= Flying rings =

Former gymnastics event

Dislocate at end of front swing

Flying rings was a gymnastics event similar to still rings, but with the performer gripping a pair of rings, approximately shoulder width apart, and swinging— from the point of suspension of the rings— while executing a series of stunts.

==Apparatus==
Whereas still rings are now 9.8 feet from the point of attachment, flying rings – also used as still rings in the past – were on cables up to 22 feet in length - the extra 12 feet allowing the gymnast to swing through an impressive arc. The rings themselves were at times larger and heavier than competition still rings today, designed on a steel core covered by rubber or leather.

==History==
There is some evidence that the event took place in an international contest in the late 1800s, if not earlier. Records from Princeton University indicate one of its students, H. G. Otis, won the Eastern Intercollegiate Championships in flying rings in 1902. In America, the event persisted on a regular basis in both NCAA and AAU gymnastic competitions until the early 1960s, when those governing bodies eliminated the flying rings in future meets in an effort to correlate apparatus and performances with those in the modern Olympic Games. Another reason flying rings was removed from intercollegiate competitions is the dangerous nature of the event, with the gymnast soaring to a height of 15 feet or so at each end of a swing. Frank Snay, of Navy, was the last winner in the NCAA event in 1961. It is difficult to ascertain if flying rings ever existed in the Olympic Games, for records occasionally cite medalists in "flying rings" when in fact the event may have been the still rings.

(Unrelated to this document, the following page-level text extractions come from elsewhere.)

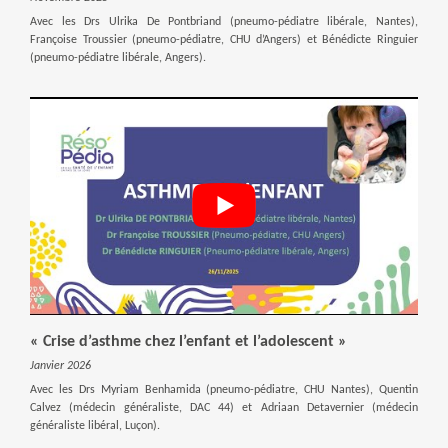
Avec les Drs Ulrika De Pontbriand (pneumo-pédiatre libérale, Nantes),
Françoise Troussier (pneumo-pédiatre, CHU d’Angers) et Bénédicte Ringuier
(pneumo-pédiatre libérale, Angers).
« Crise d’asthme chez l’enfant et l’adolescent »
Janvier 2026
Avec les Drs Myriam Benhamida (pneumo-pédiatre, CHU Nantes), Quentin
Calvez (médecin généraliste, DAC 44) et Adriaan Detavernier (médecin
généraliste libéral, Luçon).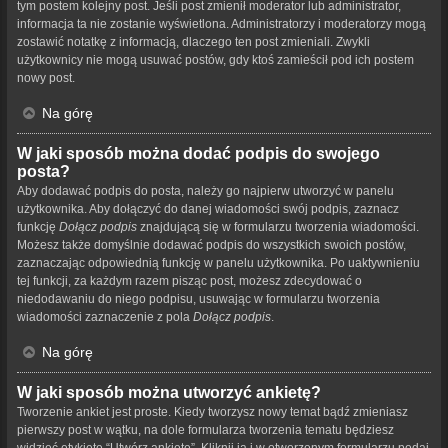
tym postem kolejny post. Jeśli post zmienił moderator lub administrator,
informacja ta nie zostanie wyświetlona. Administratorzy i moderatorzy mogą
zostawić notatkę z informacją, dlaczego ten post zmieniali. Zwykli
użytkownicy nie mogą usuwać postów, gdy ktoś zamieścił pod ich postem
nowy post.
Na górę
W jaki sposób można dodać podpis do swojego
posta?
Aby dodawać podpis do posta, należy go najpierw utworzyć w panelu
użytkownika. Aby dołączyć do danej wiadomości swój podpis, zaznacz
funkcję
Dołącz podpis
znajdującą się w formularzu tworzenia wiadomości.
Możesz także domyślnie dodawać podpis do wszystkich swoich postów,
zaznaczając odpowiednią funkcję w panelu użytkownika. Po uaktywnieniu
tej funkcji, za każdym razem pisząc post, możesz zdecydować o
niedodawaniu do niego podpisu, usuwając w formularzu tworzenia
wiadomości zaznaczenie z pola
Dołącz podpis
.
Na górę
W jaki sposób można utworzyć ankietę?
Tworzenie ankiet jest proste. Kiedy tworzysz nowy temat bądź zmieniasz
pierwszy post w wątku, na dole formularza tworzenia tematu będziesz
widzieć etykietę “Utwórz ankietę”. Kliknij ją i w otworzonym formularzu podaj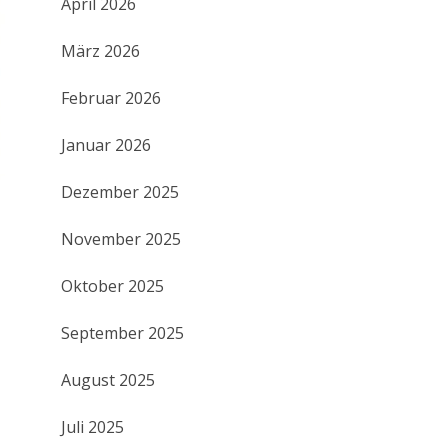
April 2026
März 2026
Februar 2026
Januar 2026
Dezember 2025
November 2025
Oktober 2025
September 2025
August 2025
Juli 2025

In the 1948 Olympic women's artistic team all-around, there was a compulsory flying rings routine.

==The performance==
To start a routine, the gymnast jumped or was lifted until he could grasp the rings; then an assistant pulled or pushed him, starting his swing. At the end of each arc the gymnast would do pikes, dislocates or front or back-uprises to build up height. A typical routine would show a number of "flying" dislocates or inlocates (a dislocate leading directly to a support above the rings or a shoulder stand). Advanced performers would do two tricks at each end of the swing. Such as a dislocate to a shoot the shoulder move done in the front or the back of the swing. The performer might also do additional moves typical of the still rings while in flight. After several passes the routine would end with a (usually) spectacular dismount, normally off a front swing. The winning dismount at the AAU held at the Air Force Academy in 1960 was at the front of the swing, a front dislocate immediately into a double flyaway from 15 feet. Fellow gymnasts in place, prepared to help break a fall if the move failed.

==Safety features==
No nets or other safety devices, apart from standard gym mats, were used in competition, although, when training, gymnasts frequently used a flying mechanic (a suspended support rig).